▸ Exercise aim
Copy each line containing the word "thiết" from the records that follow, please.

Dataset entries:
══════════

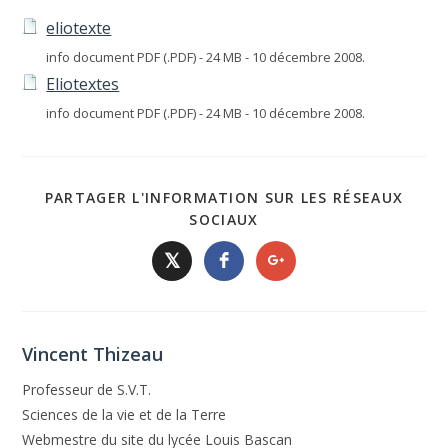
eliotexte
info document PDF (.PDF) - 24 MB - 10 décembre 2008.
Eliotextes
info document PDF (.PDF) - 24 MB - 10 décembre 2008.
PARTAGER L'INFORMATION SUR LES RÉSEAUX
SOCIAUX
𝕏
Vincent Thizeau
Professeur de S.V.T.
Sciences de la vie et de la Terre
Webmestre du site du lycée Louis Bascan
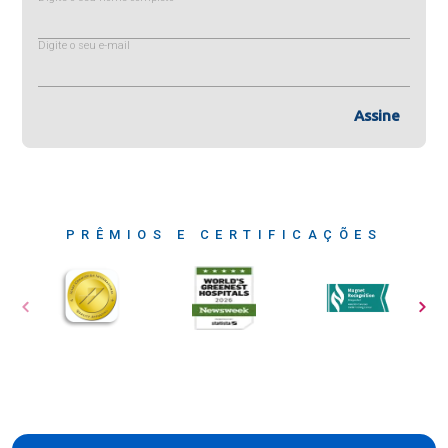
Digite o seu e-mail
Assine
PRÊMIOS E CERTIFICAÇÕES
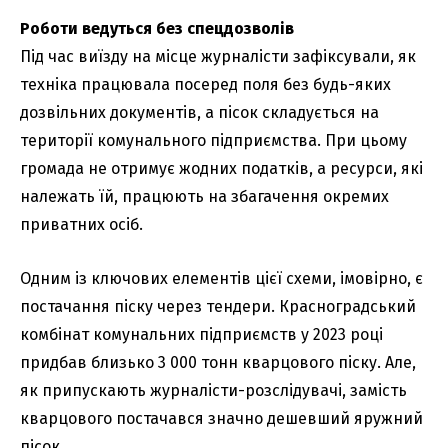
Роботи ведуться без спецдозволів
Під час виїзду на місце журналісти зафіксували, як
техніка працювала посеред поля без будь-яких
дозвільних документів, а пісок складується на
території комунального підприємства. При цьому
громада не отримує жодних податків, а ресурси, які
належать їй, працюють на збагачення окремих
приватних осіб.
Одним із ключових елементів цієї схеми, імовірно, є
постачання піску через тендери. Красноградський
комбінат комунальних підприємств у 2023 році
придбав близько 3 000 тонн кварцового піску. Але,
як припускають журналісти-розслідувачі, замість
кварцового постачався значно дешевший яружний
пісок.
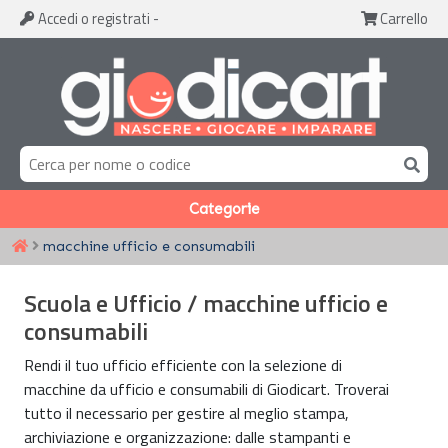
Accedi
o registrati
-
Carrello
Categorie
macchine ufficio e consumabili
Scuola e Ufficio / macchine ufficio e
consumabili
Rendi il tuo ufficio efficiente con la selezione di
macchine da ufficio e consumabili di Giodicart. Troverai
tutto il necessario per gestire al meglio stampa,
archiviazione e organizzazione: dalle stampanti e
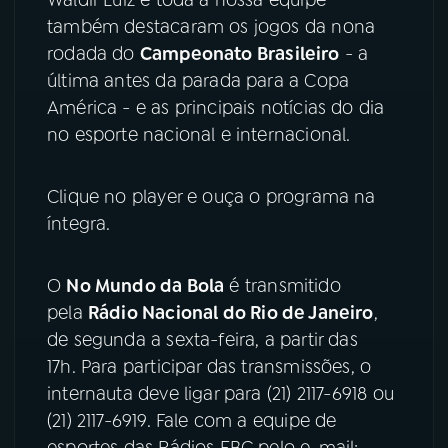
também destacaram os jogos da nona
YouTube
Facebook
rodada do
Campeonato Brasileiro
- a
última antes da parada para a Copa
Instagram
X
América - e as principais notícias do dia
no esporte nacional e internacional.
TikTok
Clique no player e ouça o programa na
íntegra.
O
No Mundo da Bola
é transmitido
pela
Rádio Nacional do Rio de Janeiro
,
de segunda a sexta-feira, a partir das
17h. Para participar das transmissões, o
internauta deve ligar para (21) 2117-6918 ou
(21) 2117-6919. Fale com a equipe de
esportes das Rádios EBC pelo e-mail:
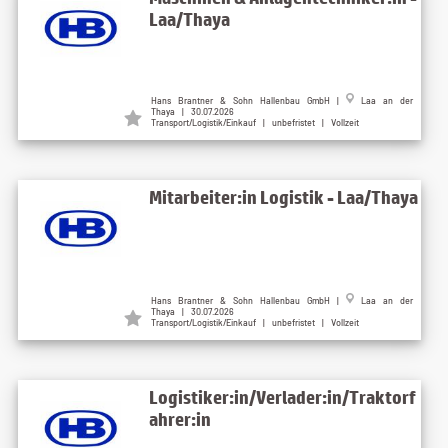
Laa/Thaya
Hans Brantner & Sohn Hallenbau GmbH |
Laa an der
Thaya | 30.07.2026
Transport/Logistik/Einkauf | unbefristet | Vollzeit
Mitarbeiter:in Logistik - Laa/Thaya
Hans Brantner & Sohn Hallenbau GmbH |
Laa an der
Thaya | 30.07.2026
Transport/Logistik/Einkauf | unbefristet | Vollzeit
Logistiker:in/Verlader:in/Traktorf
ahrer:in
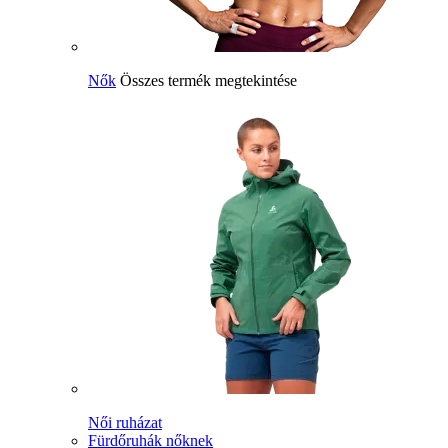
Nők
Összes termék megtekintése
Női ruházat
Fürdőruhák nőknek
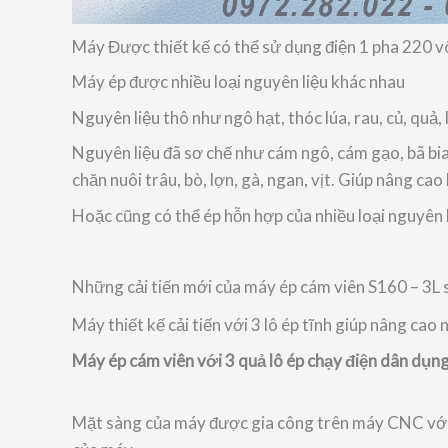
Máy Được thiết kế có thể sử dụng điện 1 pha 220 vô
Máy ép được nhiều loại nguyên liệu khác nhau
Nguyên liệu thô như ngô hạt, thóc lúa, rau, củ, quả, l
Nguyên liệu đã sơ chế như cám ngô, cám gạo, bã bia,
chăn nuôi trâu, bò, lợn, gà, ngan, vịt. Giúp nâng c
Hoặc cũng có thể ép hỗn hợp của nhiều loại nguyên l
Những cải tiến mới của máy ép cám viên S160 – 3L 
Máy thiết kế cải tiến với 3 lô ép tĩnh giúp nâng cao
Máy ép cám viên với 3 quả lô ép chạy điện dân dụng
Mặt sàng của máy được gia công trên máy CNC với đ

══════════

▸ Answer box
Máy Được thiết kế có thể sử dụng điện 1 pha 220 vô
Máy thiết kế cải tiến với 3 lô ép tĩnh giúp nâng cao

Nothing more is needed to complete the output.